Quand on rafistole les routes comme des pantalons usés : Khouribga gouvernée par les pansements et les communiqués, pas par des solutions

7 فبراير 2026
Quand on rafistole les routes comme des pantalons usés : Khouribga gouvernée par les pansements et les communiqués, pas par des solutions


Chouaib Sahnoun
Ce qui se passe sur les routes de la ville de Khouribga n’est ni un incident passager ni la conséquence d’un simple aléa climatique. C’est le reflet brut d’un mode de gestion fondé sur l’accumulation des échecs, leur recyclage et leur exportation d’une année à l’autre. L’image actuelle de la ville n’a rien d’exagéré : elle incarne une réalité quotidienne qui confirme que Khouribga est administrée selon une logique de rafistolage, et non selon une logique de réforme.
Aucun projet structurant, aucune vision claire, aucune audace politique pour reconnaître les dysfonctionnements. À la place, le même scénario se répète inlassablement : des nids-de-poule comblés à la hâte, des plaques d’asphalte fragiles, et des engins municipaux qui apparaissent de manière saisonnière pour offrir un spectacle de maquillage urbain. Un décor qui s’efface au premier épisode pluvieux, révélant la supercherie. Du rafistolage sur du rafistolage, comme si la route n’était qu’un pantalon élimé qui ne mérite qu’une couture provisoire pour cacher le défaut, pas pour le réparer durablement.
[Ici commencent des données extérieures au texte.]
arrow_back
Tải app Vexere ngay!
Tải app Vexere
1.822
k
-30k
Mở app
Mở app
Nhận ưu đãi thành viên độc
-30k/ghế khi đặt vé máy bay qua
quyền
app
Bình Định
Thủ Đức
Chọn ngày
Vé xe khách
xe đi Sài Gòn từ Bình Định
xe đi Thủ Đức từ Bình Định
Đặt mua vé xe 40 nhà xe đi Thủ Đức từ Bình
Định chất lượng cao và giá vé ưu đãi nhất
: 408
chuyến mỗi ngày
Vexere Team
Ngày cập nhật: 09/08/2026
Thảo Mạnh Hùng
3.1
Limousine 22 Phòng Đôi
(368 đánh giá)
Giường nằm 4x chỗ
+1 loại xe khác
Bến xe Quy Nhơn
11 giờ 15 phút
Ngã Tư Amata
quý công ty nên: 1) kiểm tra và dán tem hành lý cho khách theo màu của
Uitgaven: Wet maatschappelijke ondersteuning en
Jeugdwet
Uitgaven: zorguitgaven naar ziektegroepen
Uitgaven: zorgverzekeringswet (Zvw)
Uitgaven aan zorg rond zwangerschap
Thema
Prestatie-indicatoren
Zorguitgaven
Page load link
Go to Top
Dans la gestion de l’argent public, le rafistolage n’est pas une solution : c’est un analgésique à effet court, comparable à l’aspirine face à une maladie chronique. Il soulage un instant, mais laisse le mal se propager en profondeur. Le trou colmaté aujourd’hui réapparaît demain, plus large, plus profond et plus insultant encore, conséquence directe d’une gestion improvisée et sans rigueur.
Les pluies ne détruisent pas les routes, elles dévoilent la vérité. Et la vérité est que ce que vivent les habitants de Khouribga n’est pas une politique de gestion, mais un pilotage au strict minimum, qui se contente de dissimuler les défaillances au lieu de les traiter, et de reporter l’effondrement jusqu’au prochain rendez-vous électoral. Accuser systématiquement les “pluies abondantes” n’est plus crédible ; c’est désormais une offense à l’intelligence du citoyen.
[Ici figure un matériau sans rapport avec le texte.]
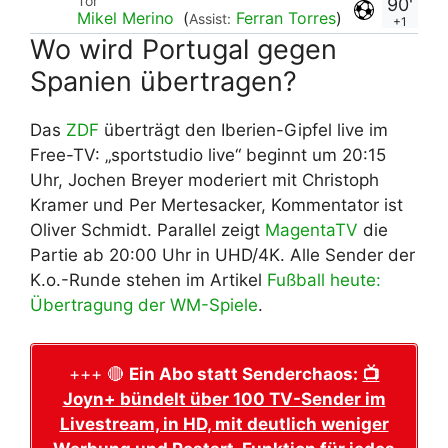
Tor
90'
Mikel Merino
(
Ferran Torres
)
Assist:
+1
Wo wird Portugal gegen
Spanien übertragen?
Das
ZDF
überträgt den Iberien-Gipfel live im
Free-TV: „sportstudio live“ beginnt um 20:15
Uhr, Jochen Breyer moderiert mit Christoph
Kramer und Per Mertesacker, Kommentator ist
Oliver Schmidt. Parallel zeigt
MagentaTV
die
Partie ab 20:00 Uhr in UHD/4K. Alle Sender der
K.o.-Runde stehen im Artikel
Fußball heute:
Übertragung der WM-Spiele
.
+++ 🔴
Ein Abo statt Senderchaos:
📺
Joyn+ bündelt über 100 TV-Sender im
Livestream, in HD, mit deutlich weniger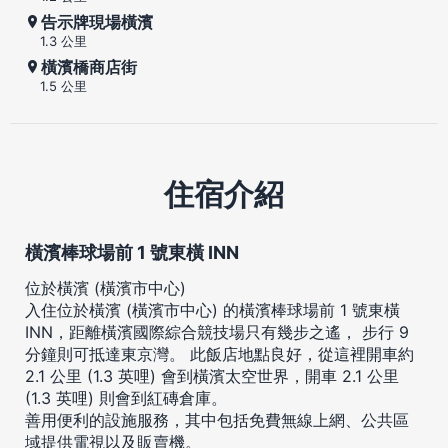
告示牌現場橫濱
1.3 公里
橫濱橋商店街
1.5 公里
住宿介紹
橫濱棒球場前 1 號東橫 INN
位於橫濱 (橫濱市中心)
入住位於橫濱 (橫濱市中心) 的橫濱棒球場前 1 號東橫
INN，距離橫濱國際綜合競技場只有幾步之遙， 步行 9
分鐘則可抵達東京灣。 此飯店地點良好，從這裡開車約
2.1 公里 (1.3 英哩) 會到橫濱太空世界，開車 2.1 公里
(1.3 英哩) 則會到紅磚倉庫。
善用便利的設施服務，其中包括免費無線上網、公共區
域提供電視以及販賣機。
Khouribga n’a pas besoin de rustines d’asphalte, ni de campagnes cosmétiques temporaires, ni de communiqués justificatifs. La ville a besoin d’une véritable volonté politique, d’une planification à court, moyen et long terme, et surtout d’une reddition des comptes digne de ce nom. Elle a besoin de respect pour des citoyens qui paient leurs impôts et attendent en retour des infrastructures à la hauteur de leurs droits.
Continuer à recoudre les routes avec l’aiguille de la patience et la politique du report n’est ni une politique publique, ni un programme communal sérieux. C’est une déclaration explicite de faillite, tant sur le plan de la vision que de la gouvernance. Car les problèmes ne se règlent ni par des déclarations, ni par des photos promotionnelles, mais par la bonne foi et le travail concret sur le terrain. Tant que le conseil municipal persistera dans cette logique du rafistolage, il ne produira qu’un paysage urbain dégradé et un simple gain de temps… jusqu’à quand ?
Alors, où êtes-vous, vendeurs de voix et acheteurs de consciences ? Préparez-vous : les élections approchent, et Khouribga, comme d’habitude, est de nouveau mise en vente.